Although the pathophysiology of secondary hypertension has been outlined, there is still much debate about the true pathogenesis of primary (essential) hypertension. It is now conceded that hypertension is caused by multiple genetic and environmental factors with varying roles between individuals.^[1]

Below is a figure summarizing the pathophysiology of essential hypertension:

• Epidemiological studies suggest that genetic factors account for 30% of blood pressure variations in populations.^[2][3]
• The prevalence of hypertension in patients with family history is almost double than those with no family history.
• Examples of genetic hypertension where specific genetic mutations were identified include, but are not limited to, some forms of primary hyperaldosteronism, pseudohyperaldosteronism, Liddle Syndrome, and syndrome of apparent mineralocorticoid excess.^[1]
• Gene therapy may be a promising novel therapeutic approach to treat hypertension.^[4]

• Patients with hypertension usually have an increased peripheral vascular resistance, which is determined largely by the arterioles with an associated increase in the thickness of smooth muscle cells.
• Intracellular calcium concentrations are increased, contributing to vasoconstriction.
• This vasoconstriction is multifactorial, but the final common pathway is ultimately linked to a sustained increase in intracellular calcium.
• Prolonged constriction leads to a structural damage to arterioles consequently an elevation in blood pressure.
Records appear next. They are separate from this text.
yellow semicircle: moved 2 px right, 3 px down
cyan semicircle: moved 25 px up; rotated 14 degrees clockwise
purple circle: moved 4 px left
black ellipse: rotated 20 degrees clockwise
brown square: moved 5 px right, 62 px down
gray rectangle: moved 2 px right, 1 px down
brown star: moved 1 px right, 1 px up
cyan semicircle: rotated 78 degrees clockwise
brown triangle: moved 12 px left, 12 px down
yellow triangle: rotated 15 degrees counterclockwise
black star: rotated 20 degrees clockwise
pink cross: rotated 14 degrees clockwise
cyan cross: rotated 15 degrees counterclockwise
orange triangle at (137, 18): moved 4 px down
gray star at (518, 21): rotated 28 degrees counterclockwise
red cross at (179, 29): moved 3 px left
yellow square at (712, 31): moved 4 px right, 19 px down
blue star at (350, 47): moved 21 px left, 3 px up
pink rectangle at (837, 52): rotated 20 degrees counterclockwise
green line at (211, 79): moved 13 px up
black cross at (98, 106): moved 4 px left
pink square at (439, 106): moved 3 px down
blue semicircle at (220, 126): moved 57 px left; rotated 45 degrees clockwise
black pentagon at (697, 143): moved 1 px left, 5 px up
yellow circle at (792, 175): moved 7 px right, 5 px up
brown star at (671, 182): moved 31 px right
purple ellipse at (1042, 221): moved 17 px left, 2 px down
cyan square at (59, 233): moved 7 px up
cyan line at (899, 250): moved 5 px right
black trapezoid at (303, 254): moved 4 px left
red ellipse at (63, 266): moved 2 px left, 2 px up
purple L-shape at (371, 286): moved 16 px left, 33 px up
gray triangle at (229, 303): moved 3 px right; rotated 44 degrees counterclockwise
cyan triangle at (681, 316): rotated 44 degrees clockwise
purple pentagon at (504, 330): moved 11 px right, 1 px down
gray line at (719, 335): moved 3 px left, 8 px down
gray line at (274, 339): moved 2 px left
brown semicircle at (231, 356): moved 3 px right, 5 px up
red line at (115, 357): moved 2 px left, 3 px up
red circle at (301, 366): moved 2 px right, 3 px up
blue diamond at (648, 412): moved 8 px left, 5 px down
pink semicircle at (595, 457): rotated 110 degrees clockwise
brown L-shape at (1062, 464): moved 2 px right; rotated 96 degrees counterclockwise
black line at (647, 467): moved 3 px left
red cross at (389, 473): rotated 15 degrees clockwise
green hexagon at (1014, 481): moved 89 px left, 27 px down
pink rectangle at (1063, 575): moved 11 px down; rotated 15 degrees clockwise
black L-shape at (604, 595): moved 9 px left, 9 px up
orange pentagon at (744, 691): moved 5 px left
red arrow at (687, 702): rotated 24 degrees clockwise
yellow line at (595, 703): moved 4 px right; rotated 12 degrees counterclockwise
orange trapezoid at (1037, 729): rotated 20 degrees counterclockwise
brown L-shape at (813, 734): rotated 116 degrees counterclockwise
• Notably, the cardiac output in hypertensive patients is generally normal. With age, the decreased compliance of central arteries predominates, causing systolic hypertension in the elderly.

• While the systemic role of RAAS shows little evidence of contribution, local release of renin-angiotensin in the kidneys, heart, and arteries seems to play a much more important role in the pathogenesis of hypertension.^[2]
• Angiotensin II constricts resistance vessels, directly stimulates renal sodium reabsorption, activates aldosterone to increase sodium reabsorption, helps release antidiuretic hormone (ADH), and promotes sympathetic activity of the autonomic nervous system.^[4]
• Aldosterone increases sodium reabsorption by increasing the quantity of open sodium channels in the luminal membrane of the principal cells of the collecting tubules in the kidney.
• Furthermore, aldosterone has a non-genomic effect in increasing fibrosis, collagen deposition, inflammation, and cardiovascular remodeling.^[5]

• The role of sympathetic nervous system in hypertension remains controversial.
• The effectiveness of beta blockers and alpha blockers as anti-hypertensive agents validates that sympathetic nervous system is, at least partially, involved in hypertension.
• There is ample evidence that norepinephrine concentration and rate of norepinephrine spillover from sympathetic nerve terminals are markedly elevated in patients with essential hypertension.^[6]
• Humoral, metabolic, reflex, and central mechanisms of adrenergic activation are all contributory to characterizing hypertension.^[7]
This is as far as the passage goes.